Vance Albitz has never been daunted before by large, or improbable, tasks.
Listed at only 5-foot-7 (he cops to 5-6), the Cardinals farmhand has been looking to come up big by giving troops overseas a taste of home and offering them a simple game of catch. The diminutive infielder is doing so by collecting a number of gloves and balls to send to troops — a process that already has begun and that he hopes will be aided by donations at this weekend’s Cardinals Winter Warm-Up.
“I always wanted to do something, specifically, with the military,” said Albitz. “It wasn’t long ago, in November, when I was reading an article on-line and a soldier was asked what he would like people to send to him. He said a glove and a baseball. He wanted to play catch with another soldier.”

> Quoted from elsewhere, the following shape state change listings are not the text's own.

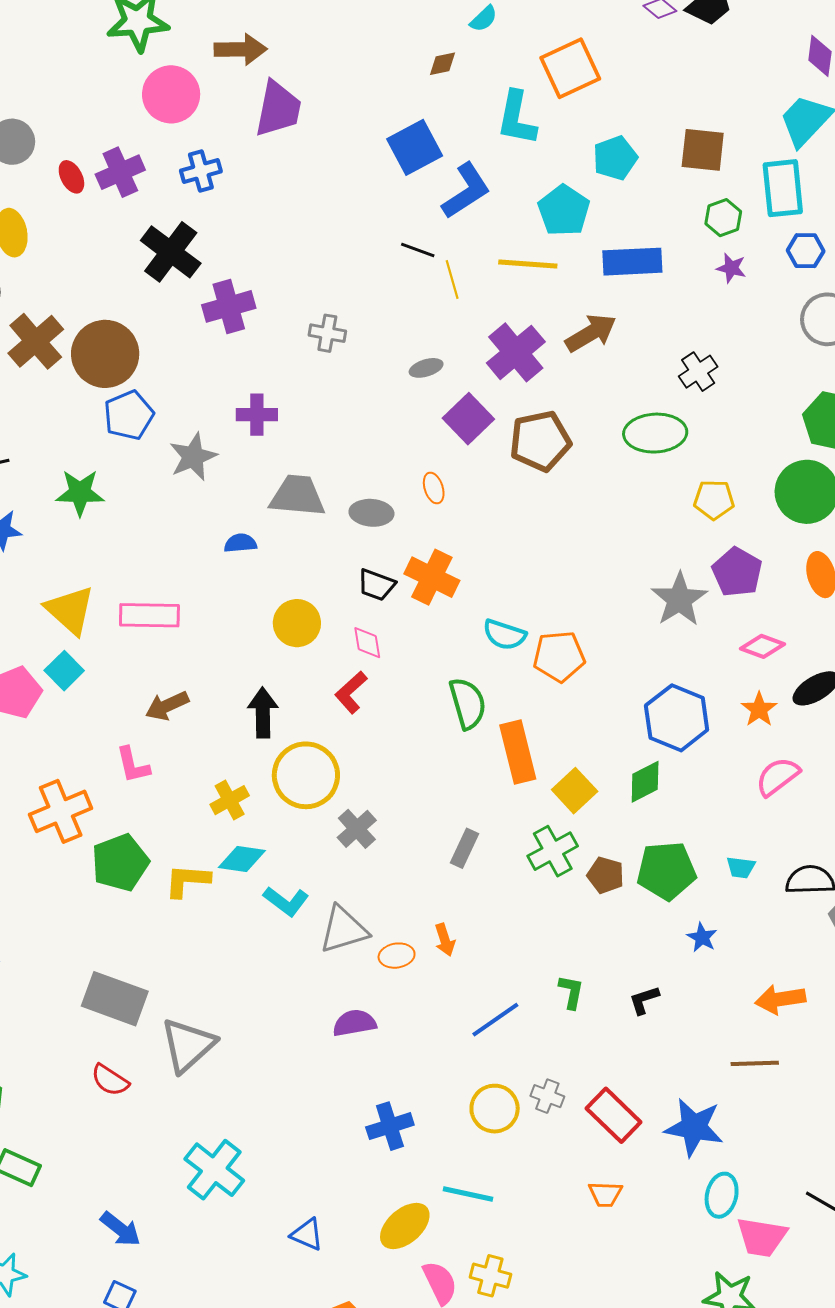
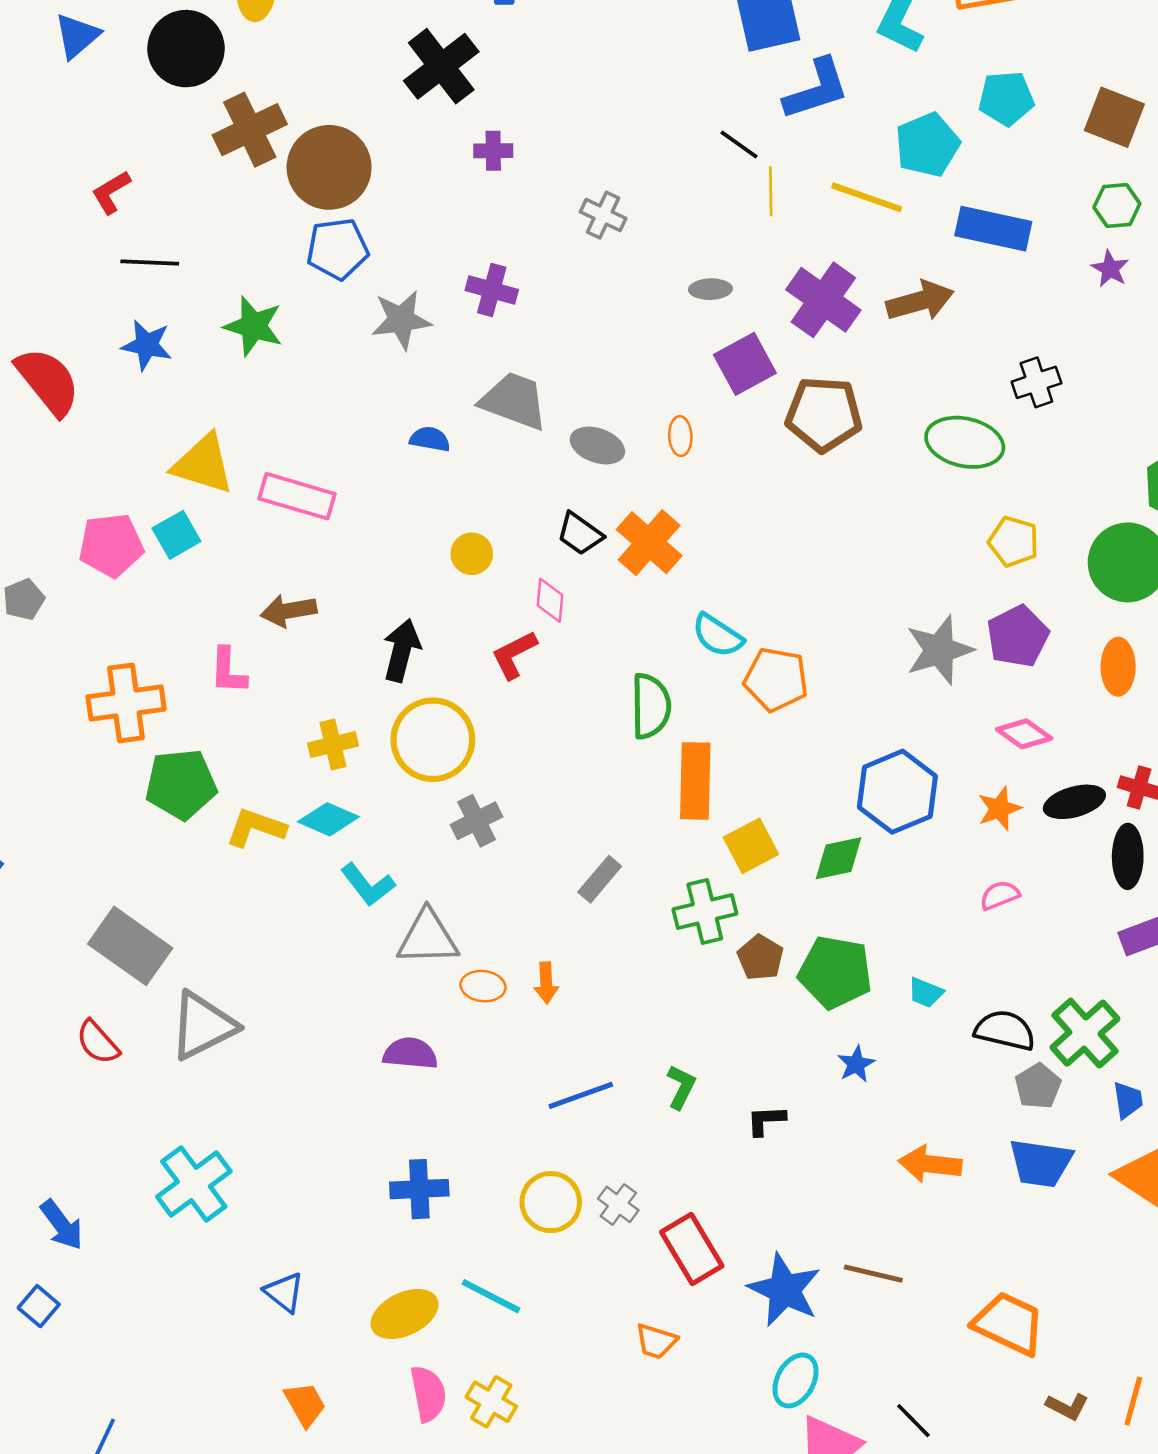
purple cross: (229, 306) -> (493, 151), size x0.6
purple cross: (516, 352) -> (823, 300), turned -30
yellow triangle: (70, 610) -> (203, 464), turned -40
yellow circle: (297, 623) -> (472, 554), size x0.7
pink semicircle: (778, 776) -> (1000, 895), size x0.7
brown line: (755, 1063) -> (873, 1274), moved

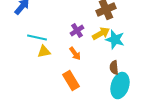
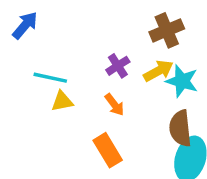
brown semicircle: (114, 68) -> (180, 128), size x1.5

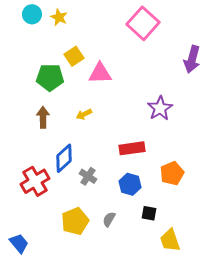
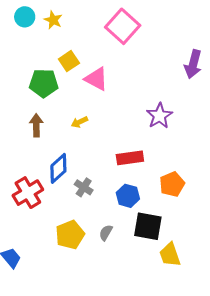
pink square: (143, 23) -> (123, 26), moved
pink triangle: (100, 73) -> (96, 79), turned 30
black square: (149, 213) -> (148, 226), size x1.8

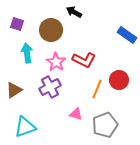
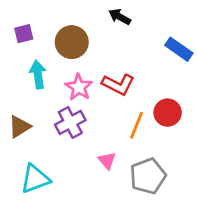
black arrow: (74, 12) -> (120, 17), moved
purple square: (17, 24) -> (24, 34), turned -32
pink triangle: (76, 114) -> (107, 160), turned 32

Albitz said he deemed this a perfect opportunity for him to be able to help the troops abroad, and he began hoarding some gloves. He had a few of his own, minor league teammates such as highly regarded lefthander John Gast send him some, and soon other people in baseball and fans alike were responding after Albitz’s goal to help the troops was reported online in an mlb.com story and by local radio personality Randy Karraker.
The number of gloves had swelled to 228 at last count and his shipping of gloves and balls has begun, notably to Afghanistan, which Albitz determined was the military theater where the troops most could use a break.

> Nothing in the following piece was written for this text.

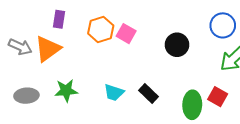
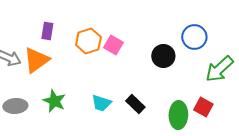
blue circle: (223, 25) -> (194, 37), moved
green star: (66, 91) -> (54, 101), turned 30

Albitz wasn’t even a drafted player, but about a year after he signed with the Cardinals, the righthanded-hitting infielder found himself at Class AAA Memphis in 2012 paired at the keystone for a couple of weeks with Pete Kozma.
A product of the University of California-San Diego, Albitz is coming up on 25 years old this month and while the three-position glove man has progressed quickly through the system after being signed out of independent ball at Lincoln, Neb., in August 2011, he probably doesn’t project as a big league player. Inspired by the likes of mighty mites David Eckstein, Dustin Pedroia and Jose Altuve, however, Albitz, a .233 batsman at three organizational levels last season, isn’t about to give up on the dream. He will be on the Class AA Springfield roster this spring.
And, in the meantime, he is fulfilling an ambition he long has held and where his glove(s) can come in handy.
“I know when I was growing up, I always was running around trying to get people to play catch,” said Albitz. “If I was in (the troops’) situation, that’s exactly what I would want to do — have a glove and ball so I could play catch.”
This weekend, the process is likely to take an upsurge at the Hyatt Regency St. Louis at the Arch as the Cardinals, through Cardinals Care and with the help of Rawlings Sporting Goods, will be staffing collection bins as fans attend the 17th annual Winter Warm-Up from Saturday through Monday. Fans are encouraged to donate “gently used gloves and balls,” although Rawlings, earlier in Albitz’s “Gloves 4 Troops” campaign, donated 28 brand-new gloves.
Albitz said he had asked neither the Cardinals nor Rawlings for their help but had been impressed by their cooperation.
“I would say the Cardinals have given me an opportunity that a lot of teams wouldn’t have,” said Albitz, via telephone from California. “They are that kind of organization.”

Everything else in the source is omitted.